=== Input material ===

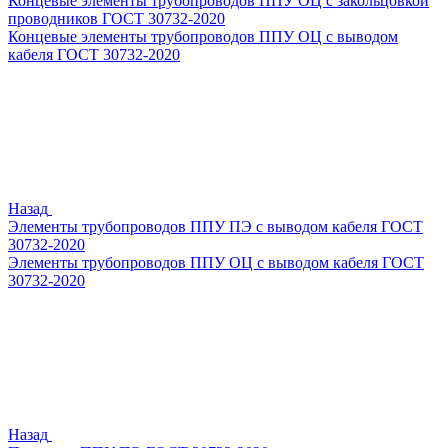
Концевые элементы трубопроводов ППУ ОЦ с закольцовкой
проводников ГОСТ 30732-2020
Концевые элементы трубопроводов ППУ ОЦ с выводом
кабеля ГОСТ 30732-2020
Назад
Элементы трубопроводов ППУ ПЭ с выводом кабеля ГОСТ
30732-2020
Элементы трубопроводов ППУ ОЦ с выводом кабеля ГОСТ
30732-2020
Назад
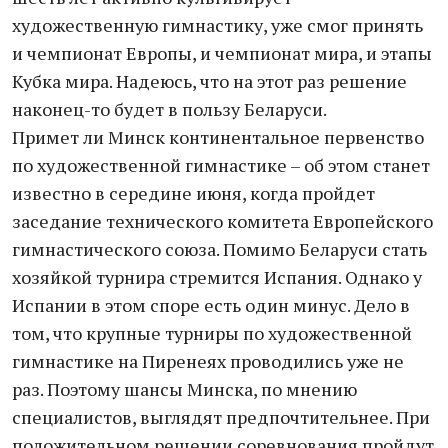
художественную гимнастику, уже смог принять
и чемпионат Европы, и чемпионат мира, и этапы
Кубка мира. Надеюсь, что на этот раз решение
наконец-то будет в пользу Беларуси.
Примет ли Минск континентальное первенство
по художественной гимнастике – об этом станет
известно в середине июня, когда пройдет
заседание технического комитета Европейского
гимнастического союза. Помимо Беларуси стать
хозяйкой турнира стремится Испания. Однако у
Испании в этом споре есть один минус. Дело в
том, что крупные турниры по художественной
гимнастике на Пиренеях проводились уже не
раз. Поэтому шансы Минска, по мнению
специалистов, выглядят предпочтительнее. При
положительном решении соревнования пройдут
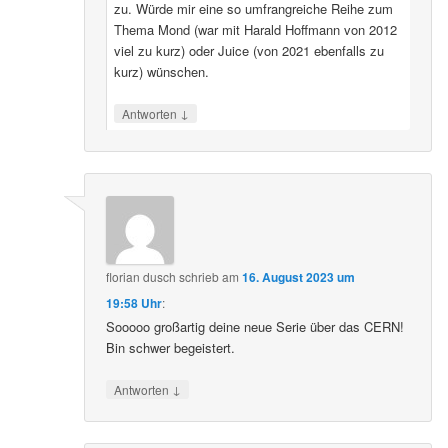
zu. Würde mir eine so umfrangreiche Reihe zum
Thema Mond (war mit Harald Hoffmann von 2012
viel zu kurz) oder Juice (von 2021 ebenfalls zu
kurz) wünschen.
↓
Antworten
florian dusch
schrieb
am
16. August 2023 um
19:58 Uhr
:
Sooooo großartig deine neue Serie über das CERN!
Bin schwer begeistert.
↓
Antworten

===

_Exercise details_: Working through the records above, copy each line in which "kurz" is found.

_Written solution_:
viel zu kurz) oder Juice (von 2021 ebenfalls zu
kurz) wünschen.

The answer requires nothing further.